▶ [WHAT YOU NEED TO DO]:
Whenever a line in the entries below contains "column", copy that line.

▶ [DATA FOR PROCESSING]:
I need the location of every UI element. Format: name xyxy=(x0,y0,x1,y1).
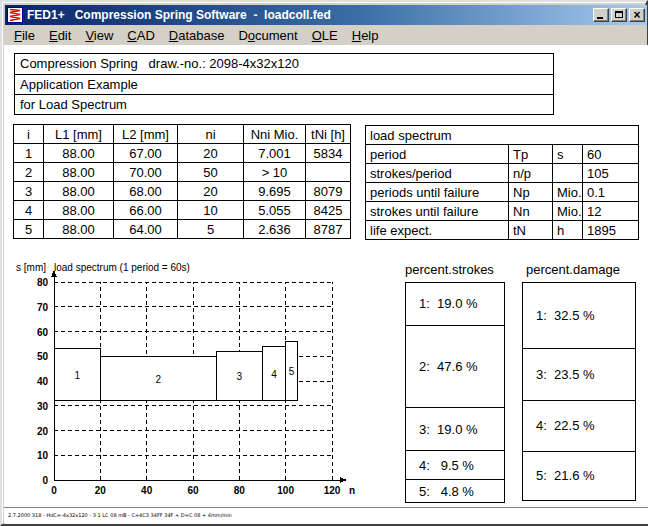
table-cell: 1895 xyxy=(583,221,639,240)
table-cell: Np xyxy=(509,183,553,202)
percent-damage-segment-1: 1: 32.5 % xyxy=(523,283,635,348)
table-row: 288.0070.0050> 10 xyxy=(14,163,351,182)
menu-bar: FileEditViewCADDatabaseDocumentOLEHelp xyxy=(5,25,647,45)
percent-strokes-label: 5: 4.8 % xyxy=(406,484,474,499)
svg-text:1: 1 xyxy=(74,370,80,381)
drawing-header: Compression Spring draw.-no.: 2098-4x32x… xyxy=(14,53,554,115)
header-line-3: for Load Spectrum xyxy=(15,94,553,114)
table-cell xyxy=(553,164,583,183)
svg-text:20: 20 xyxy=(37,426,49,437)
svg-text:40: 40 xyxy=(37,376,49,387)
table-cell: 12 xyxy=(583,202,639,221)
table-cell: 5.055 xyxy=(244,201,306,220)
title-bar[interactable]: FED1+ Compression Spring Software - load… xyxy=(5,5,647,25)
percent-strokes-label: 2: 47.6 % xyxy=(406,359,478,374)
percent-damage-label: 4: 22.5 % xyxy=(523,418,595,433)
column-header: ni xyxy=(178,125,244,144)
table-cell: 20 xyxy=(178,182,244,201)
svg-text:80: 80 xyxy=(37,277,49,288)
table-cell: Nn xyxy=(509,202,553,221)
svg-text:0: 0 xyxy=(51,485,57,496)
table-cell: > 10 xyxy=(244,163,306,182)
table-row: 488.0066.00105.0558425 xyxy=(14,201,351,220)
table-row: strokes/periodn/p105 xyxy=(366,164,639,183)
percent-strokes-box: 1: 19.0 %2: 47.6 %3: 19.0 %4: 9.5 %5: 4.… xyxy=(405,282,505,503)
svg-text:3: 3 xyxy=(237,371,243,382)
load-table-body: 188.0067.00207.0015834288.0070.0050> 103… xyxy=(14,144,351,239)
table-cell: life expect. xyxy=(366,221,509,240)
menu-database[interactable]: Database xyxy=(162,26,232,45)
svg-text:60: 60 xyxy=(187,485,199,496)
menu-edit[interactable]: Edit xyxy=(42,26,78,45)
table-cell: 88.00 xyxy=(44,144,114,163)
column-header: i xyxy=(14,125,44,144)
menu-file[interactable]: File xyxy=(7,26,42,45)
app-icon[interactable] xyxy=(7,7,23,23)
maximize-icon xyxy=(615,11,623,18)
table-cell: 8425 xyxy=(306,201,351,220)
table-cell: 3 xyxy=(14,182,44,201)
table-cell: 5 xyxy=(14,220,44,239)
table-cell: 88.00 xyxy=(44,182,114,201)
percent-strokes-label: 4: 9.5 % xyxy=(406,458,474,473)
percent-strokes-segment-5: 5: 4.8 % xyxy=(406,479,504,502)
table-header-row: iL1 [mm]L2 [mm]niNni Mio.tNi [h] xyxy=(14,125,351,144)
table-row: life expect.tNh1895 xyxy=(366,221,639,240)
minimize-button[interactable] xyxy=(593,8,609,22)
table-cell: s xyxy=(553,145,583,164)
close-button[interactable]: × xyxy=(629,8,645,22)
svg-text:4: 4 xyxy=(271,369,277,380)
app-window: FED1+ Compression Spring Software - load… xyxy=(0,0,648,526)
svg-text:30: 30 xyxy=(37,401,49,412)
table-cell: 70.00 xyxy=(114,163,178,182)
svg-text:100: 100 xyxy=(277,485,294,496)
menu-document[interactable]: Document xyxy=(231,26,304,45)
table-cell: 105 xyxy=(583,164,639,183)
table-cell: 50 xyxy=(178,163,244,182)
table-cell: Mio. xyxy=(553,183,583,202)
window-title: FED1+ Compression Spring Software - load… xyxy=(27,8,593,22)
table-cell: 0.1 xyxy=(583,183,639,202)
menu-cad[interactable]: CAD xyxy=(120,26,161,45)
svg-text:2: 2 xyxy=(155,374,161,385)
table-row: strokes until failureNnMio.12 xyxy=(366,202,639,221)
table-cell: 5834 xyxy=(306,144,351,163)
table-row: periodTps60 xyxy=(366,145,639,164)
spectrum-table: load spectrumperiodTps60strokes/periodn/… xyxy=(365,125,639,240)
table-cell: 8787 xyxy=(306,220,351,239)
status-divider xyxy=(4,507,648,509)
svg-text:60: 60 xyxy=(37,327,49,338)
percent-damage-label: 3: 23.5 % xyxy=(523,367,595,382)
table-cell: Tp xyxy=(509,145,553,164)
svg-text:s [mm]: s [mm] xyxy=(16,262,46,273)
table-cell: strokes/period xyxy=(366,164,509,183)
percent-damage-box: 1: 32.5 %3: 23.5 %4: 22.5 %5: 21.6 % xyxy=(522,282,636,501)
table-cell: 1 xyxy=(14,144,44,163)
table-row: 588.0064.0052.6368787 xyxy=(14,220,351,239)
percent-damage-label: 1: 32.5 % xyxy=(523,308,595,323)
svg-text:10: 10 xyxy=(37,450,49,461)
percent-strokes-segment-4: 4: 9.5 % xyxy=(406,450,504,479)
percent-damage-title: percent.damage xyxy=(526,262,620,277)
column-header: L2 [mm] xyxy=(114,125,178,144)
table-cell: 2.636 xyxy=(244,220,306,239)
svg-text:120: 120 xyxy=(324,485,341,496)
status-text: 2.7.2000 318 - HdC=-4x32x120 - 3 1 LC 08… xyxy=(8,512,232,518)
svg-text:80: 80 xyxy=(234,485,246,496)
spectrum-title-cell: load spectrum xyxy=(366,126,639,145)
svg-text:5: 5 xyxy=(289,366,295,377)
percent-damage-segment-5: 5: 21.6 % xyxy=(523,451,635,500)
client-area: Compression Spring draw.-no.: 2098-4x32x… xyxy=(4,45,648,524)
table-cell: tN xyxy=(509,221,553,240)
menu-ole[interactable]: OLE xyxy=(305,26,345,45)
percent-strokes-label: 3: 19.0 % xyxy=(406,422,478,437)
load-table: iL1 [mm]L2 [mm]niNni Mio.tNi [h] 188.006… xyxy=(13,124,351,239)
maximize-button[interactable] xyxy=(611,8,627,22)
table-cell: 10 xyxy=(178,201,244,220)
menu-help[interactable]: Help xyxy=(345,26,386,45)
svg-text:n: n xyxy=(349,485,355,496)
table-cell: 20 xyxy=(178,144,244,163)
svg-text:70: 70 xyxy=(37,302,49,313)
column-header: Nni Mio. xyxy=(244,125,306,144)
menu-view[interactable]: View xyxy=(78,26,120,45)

▶ [RESULT OF THIS EXERCISE]:
column-header: ni xyxy=(178,125,244,144)
column-header: i xyxy=(14,125,44,144)
column-header: L2 [mm] xyxy=(114,125,178,144)
column-header: Nni Mio. xyxy=(244,125,306,144)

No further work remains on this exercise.